Every line containing the word "Тридерм" must be pulled from the records.

Items from a data source:
Content starts
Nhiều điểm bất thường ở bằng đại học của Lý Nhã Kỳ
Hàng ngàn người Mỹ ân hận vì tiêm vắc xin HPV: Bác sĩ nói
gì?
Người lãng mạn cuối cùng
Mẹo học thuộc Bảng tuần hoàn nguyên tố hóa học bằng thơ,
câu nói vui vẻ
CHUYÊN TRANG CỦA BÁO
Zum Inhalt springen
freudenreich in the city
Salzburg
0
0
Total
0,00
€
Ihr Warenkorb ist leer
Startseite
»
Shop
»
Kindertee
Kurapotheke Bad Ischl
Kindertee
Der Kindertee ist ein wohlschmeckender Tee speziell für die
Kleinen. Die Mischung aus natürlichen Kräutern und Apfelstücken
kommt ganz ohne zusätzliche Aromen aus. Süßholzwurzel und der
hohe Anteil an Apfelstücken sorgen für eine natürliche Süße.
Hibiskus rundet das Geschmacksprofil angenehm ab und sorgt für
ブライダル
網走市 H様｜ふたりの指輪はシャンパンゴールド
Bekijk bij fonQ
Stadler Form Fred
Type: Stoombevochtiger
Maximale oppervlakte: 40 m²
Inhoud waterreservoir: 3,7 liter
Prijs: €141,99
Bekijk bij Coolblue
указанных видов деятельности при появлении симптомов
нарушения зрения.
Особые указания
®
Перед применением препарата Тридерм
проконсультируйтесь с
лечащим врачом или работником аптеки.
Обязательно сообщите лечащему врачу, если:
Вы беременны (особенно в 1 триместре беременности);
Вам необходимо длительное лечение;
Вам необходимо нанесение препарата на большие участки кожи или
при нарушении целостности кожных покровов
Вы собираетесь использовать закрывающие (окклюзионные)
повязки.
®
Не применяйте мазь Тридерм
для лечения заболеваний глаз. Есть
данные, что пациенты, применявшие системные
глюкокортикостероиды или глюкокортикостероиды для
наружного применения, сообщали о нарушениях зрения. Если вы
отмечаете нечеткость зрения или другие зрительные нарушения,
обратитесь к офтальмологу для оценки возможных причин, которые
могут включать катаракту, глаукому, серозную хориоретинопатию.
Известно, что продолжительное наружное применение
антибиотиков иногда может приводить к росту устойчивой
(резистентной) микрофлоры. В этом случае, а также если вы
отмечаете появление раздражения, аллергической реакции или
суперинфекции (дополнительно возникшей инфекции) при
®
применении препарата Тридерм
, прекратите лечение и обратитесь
Content ends
■ RESPONSE AREA
Перед применением препарата Тридерм
Не применяйте мазь Тридерм
применении препарата Тридерм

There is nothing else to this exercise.